§ **Task details**: Each line of the records below that contains "publish" needs to be copied.

§ **Data for processing**:
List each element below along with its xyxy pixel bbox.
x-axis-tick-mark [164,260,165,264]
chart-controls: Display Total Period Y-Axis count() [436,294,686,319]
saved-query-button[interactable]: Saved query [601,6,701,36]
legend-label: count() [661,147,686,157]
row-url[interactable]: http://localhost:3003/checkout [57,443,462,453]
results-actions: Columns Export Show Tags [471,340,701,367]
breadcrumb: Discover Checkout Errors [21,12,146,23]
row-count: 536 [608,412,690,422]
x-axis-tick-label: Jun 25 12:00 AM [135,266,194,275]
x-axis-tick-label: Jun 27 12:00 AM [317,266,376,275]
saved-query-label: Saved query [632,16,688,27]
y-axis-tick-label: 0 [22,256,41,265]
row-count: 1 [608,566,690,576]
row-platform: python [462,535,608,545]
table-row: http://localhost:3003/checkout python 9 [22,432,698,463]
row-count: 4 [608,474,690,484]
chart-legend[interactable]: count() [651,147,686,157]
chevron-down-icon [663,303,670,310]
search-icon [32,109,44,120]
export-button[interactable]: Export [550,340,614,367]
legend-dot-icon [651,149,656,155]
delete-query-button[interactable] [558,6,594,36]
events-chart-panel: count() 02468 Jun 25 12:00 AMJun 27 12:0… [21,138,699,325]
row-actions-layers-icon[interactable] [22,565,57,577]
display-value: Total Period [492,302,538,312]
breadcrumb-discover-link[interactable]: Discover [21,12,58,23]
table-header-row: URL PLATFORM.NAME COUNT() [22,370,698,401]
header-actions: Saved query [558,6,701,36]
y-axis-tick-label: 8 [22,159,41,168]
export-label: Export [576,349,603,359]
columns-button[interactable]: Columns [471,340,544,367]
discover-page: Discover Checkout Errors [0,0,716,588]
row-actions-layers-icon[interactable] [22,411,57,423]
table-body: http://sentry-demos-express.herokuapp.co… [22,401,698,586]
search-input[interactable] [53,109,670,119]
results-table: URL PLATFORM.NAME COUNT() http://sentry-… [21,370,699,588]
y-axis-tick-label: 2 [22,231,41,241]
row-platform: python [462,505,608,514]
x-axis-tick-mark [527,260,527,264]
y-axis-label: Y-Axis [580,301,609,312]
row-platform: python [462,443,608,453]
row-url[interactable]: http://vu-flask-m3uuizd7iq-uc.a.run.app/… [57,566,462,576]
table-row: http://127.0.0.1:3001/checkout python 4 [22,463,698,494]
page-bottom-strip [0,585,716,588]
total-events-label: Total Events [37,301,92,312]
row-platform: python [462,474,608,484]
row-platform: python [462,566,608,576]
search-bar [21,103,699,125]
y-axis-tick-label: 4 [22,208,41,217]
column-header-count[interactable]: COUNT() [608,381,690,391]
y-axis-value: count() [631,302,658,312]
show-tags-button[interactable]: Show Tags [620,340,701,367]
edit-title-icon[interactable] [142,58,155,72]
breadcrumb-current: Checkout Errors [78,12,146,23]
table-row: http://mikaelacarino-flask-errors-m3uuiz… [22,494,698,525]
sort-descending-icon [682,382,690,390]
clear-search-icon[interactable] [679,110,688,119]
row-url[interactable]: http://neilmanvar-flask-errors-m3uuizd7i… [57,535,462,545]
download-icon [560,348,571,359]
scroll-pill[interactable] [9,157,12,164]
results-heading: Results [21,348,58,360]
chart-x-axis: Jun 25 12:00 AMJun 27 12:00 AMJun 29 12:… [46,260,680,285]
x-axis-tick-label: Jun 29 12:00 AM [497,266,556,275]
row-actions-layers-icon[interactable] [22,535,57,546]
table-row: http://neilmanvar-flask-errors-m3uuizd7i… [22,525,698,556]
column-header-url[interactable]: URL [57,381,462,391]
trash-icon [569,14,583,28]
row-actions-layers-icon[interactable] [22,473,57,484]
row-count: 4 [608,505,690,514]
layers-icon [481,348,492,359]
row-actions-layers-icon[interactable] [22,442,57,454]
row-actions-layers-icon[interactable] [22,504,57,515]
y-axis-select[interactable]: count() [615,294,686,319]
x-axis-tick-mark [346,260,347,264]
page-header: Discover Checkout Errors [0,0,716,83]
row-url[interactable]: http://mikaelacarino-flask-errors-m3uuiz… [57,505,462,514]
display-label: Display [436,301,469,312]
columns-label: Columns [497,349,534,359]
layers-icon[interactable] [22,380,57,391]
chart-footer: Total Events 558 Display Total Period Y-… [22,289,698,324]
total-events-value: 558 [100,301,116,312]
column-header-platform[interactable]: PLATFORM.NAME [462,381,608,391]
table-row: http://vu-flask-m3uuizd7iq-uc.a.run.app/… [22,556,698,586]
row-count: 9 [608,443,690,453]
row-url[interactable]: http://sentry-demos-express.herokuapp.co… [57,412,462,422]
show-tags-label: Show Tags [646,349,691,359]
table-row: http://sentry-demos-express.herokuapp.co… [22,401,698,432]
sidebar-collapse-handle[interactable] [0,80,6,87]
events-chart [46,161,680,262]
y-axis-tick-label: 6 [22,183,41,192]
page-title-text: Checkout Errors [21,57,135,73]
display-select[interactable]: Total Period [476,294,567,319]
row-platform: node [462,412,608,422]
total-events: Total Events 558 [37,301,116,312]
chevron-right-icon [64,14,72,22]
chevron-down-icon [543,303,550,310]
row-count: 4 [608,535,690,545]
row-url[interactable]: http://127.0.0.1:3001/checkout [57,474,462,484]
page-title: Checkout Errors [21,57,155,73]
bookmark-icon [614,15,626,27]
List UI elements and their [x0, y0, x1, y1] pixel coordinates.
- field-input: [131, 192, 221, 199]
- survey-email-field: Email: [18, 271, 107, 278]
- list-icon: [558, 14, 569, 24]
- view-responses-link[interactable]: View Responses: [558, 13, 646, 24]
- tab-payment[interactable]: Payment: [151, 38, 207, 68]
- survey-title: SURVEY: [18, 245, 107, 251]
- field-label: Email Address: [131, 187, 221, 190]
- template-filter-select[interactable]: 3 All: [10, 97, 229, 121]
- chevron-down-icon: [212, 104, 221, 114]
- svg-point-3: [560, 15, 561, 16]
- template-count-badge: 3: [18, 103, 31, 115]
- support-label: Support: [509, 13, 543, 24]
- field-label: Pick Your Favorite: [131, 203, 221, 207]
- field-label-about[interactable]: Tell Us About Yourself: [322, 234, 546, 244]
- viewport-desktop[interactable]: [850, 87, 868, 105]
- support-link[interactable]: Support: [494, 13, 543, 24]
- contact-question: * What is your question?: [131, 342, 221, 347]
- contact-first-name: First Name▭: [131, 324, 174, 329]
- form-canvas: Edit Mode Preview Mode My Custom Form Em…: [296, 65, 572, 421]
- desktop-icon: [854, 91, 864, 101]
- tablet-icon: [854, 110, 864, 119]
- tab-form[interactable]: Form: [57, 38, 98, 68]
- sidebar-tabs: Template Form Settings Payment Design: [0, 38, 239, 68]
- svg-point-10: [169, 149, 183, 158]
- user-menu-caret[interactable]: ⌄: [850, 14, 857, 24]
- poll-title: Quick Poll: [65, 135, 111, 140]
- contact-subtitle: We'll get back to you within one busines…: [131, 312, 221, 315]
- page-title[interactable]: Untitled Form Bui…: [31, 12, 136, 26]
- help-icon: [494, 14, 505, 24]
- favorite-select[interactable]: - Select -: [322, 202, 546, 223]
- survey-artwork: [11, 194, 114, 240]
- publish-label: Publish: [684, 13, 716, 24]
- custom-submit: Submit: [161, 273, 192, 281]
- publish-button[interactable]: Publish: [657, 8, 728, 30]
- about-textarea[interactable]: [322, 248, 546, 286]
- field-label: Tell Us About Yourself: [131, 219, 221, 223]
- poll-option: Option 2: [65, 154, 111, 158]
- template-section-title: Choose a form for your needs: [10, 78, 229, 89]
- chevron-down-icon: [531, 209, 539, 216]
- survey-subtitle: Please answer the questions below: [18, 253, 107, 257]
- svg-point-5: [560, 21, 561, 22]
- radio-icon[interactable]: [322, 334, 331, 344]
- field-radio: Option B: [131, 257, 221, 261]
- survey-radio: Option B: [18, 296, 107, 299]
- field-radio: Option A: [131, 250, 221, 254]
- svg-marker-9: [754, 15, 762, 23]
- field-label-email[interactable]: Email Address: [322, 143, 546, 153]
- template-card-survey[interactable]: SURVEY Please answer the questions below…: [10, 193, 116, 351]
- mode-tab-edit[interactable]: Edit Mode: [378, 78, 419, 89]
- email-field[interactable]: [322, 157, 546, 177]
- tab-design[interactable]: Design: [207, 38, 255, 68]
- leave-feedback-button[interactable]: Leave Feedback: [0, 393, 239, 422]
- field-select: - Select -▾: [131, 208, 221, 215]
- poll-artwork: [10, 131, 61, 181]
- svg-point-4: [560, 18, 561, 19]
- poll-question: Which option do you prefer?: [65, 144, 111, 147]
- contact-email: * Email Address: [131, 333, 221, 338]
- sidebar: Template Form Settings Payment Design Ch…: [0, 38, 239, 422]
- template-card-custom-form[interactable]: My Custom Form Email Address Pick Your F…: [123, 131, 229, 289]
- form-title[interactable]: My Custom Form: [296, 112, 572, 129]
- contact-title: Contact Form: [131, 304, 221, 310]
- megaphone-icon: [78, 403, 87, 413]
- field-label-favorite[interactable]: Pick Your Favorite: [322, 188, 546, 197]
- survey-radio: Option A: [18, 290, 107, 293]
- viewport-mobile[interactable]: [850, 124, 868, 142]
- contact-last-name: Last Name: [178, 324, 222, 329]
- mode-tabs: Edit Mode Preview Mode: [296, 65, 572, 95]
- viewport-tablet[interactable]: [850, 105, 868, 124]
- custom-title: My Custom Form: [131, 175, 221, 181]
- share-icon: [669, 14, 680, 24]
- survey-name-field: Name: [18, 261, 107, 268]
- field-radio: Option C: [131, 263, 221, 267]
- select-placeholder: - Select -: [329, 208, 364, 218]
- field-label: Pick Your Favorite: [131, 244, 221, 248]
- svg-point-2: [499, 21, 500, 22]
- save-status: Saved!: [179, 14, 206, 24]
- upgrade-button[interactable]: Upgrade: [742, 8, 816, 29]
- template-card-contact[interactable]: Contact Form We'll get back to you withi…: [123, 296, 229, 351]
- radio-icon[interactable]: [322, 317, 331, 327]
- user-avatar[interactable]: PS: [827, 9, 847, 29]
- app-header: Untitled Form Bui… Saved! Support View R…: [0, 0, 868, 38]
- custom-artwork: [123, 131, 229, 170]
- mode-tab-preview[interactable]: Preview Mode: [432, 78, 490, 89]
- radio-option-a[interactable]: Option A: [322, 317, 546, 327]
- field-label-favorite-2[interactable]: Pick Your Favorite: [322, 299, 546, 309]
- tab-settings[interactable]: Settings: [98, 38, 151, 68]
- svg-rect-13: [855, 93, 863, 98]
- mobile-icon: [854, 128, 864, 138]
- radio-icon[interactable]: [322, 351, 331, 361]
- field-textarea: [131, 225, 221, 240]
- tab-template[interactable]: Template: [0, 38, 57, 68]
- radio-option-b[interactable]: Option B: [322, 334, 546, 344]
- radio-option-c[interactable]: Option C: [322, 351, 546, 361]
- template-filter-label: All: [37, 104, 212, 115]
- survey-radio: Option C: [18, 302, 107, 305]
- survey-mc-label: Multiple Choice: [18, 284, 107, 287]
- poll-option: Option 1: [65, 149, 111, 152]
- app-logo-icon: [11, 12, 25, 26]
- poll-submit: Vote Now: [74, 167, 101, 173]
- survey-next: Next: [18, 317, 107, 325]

§ **Answer to this task**:
- publish-label: Publish: [684, 13, 716, 24]
- publish-button[interactable]: Publish: [657, 8, 728, 30]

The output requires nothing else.